→ **TASK STATEMENT**
What are the lines, copied exactly, from the one containing "Method Education" through the last line of the records below, both included?

→ **DATA FOR ANALYSIS**
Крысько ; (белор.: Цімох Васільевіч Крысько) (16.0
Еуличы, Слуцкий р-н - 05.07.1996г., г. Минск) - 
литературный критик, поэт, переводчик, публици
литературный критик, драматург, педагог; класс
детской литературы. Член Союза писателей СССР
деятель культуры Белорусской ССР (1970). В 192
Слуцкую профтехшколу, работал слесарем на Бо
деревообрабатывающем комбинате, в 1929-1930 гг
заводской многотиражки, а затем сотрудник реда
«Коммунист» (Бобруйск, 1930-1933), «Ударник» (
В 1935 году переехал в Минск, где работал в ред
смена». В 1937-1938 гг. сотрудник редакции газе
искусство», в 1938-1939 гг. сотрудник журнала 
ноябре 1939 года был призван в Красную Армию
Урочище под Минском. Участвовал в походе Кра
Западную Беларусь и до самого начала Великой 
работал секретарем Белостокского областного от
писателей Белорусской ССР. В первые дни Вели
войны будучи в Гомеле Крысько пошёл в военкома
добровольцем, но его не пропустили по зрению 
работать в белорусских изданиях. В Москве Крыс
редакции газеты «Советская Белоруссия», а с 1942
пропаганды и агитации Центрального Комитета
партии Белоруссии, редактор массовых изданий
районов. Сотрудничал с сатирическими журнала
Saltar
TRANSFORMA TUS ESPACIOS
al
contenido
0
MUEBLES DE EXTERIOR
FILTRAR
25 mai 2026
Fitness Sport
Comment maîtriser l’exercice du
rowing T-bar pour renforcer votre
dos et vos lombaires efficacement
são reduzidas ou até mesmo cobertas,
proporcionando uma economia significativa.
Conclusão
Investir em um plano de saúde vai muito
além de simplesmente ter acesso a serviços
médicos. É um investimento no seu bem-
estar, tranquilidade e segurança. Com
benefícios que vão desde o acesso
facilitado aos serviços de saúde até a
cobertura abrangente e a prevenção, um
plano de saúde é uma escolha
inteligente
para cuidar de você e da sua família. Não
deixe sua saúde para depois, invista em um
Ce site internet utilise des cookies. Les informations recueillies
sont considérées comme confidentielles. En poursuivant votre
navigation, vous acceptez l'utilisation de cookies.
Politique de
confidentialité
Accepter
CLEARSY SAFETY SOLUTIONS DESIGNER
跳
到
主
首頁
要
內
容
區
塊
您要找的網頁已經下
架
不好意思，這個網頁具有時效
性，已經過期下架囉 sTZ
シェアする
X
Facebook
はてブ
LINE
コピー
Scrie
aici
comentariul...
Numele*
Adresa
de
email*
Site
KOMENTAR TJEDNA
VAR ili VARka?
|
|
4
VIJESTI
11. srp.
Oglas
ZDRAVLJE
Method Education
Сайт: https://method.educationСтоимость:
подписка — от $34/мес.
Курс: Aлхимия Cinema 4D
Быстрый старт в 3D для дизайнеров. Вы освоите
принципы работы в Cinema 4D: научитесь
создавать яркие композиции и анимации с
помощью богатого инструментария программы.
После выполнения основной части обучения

→ **RESPONSE BELOW**
Method Education
Сайт: https://method.educationСтоимость:
подписка — от $34/мес.
Курс: Aлхимия Cinema 4D
Быстрый старт в 3D для дизайнеров. Вы освоите
принципы работы в Cinema 4D: научитесь
создавать яркие композиции и анимации с
помощью богатого инструментария программы.
После выполнения основной части обучения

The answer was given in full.